If the date you want to process is in the 12th field and the field separator is a <tab> character and there is no header line (or the header line does not appear as the 1st line and doesn't need to be copied to the output) as in your latest sample input, you could try the following script instead:

#!/bin/ksh
# Set IAm to the final component of the pathname used to invoke this script.
IAm=${0##*/}

# If the number of operands given to this script is not 3, print a usage
# message and exit.
if [ $# -ne 3 ]
then	printf 'Usage: %s year.month1 year.month2 filename\n' "$IAm" >&2
	exit 1
fi

awk -F'\t' -v ym1="$1" -v ym2="$2" '
#NR == 1 {
# The following code to print the header has been removed because the sample
# data does not have a header line.
#	# Print the header line and skip further processing for this line.
#	print
#	next
#}
{	# Split the 12th tab separated field into the ymd[] array using
	# <period> as the field # separator within this field.
	split($12, ymd, /[.]/)
	#printf("$12=%s, ymd[1]=%s, ymd[2]=%s\n", $12, ymd[1], ymd[2])

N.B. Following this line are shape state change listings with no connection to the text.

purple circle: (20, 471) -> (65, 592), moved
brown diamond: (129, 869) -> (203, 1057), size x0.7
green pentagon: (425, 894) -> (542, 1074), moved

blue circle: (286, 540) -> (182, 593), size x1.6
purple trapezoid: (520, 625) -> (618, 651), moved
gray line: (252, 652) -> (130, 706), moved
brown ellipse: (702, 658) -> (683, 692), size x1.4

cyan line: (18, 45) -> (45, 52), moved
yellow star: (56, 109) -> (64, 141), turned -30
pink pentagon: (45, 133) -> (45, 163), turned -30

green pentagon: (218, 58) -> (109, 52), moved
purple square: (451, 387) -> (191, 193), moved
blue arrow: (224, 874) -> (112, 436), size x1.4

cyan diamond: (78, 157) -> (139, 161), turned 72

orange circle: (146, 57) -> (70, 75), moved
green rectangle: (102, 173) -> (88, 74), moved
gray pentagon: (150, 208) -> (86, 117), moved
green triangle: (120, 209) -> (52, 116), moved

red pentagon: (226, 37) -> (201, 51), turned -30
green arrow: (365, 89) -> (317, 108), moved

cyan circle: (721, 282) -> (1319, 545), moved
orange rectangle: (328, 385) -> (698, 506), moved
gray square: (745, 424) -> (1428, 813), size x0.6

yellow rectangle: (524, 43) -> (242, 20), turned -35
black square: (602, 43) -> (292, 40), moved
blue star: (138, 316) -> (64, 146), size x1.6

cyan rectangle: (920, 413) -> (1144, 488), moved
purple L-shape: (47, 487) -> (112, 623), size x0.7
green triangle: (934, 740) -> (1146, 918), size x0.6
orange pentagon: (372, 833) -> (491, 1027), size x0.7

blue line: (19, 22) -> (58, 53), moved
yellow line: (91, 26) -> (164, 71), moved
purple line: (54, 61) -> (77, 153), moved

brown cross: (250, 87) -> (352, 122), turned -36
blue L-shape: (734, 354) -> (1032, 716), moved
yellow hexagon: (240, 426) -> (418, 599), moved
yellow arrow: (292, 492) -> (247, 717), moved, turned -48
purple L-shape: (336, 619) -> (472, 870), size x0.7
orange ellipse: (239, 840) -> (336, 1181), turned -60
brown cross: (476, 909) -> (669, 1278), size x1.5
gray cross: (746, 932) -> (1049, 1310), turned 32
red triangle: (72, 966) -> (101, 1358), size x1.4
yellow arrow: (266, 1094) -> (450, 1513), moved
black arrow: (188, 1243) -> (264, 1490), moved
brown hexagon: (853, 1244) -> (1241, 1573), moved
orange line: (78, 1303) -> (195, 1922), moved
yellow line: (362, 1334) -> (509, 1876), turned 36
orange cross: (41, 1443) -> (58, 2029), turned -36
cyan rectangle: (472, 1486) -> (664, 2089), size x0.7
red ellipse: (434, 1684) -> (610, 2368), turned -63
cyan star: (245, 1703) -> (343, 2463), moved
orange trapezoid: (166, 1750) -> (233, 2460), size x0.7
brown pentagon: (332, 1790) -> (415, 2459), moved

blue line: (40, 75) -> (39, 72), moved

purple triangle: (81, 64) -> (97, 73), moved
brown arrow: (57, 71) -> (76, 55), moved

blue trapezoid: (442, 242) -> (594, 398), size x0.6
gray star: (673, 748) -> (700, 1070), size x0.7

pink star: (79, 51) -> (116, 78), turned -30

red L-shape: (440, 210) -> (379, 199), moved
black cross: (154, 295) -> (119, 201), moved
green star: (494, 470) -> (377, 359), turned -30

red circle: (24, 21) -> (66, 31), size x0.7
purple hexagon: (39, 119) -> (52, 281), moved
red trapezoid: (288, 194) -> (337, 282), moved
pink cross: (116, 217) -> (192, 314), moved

	# Print this line if ym1 or ym2 is the same string as ymd[1] "." ymd[2].
	if(ym1 == ymd[1] "." ymd[2] || ym2 == ymd[1] "." ymd[2])
		print
}' "$3"

If someone wants to try either of the above scripts on a Solaris/SunOS system, change awk to /usr/xpg4/bin/awk or nawk .

As has been said before, giving us data that is not at all representative of the data you want to process, not telling us what the field separator is in the data you want to process, and continually changing your requirements is a huge waste of everyone's time.

I hope the above helps you, but if this still doesn't meet your requirements, we have little incentive to try to help if your requirements change again.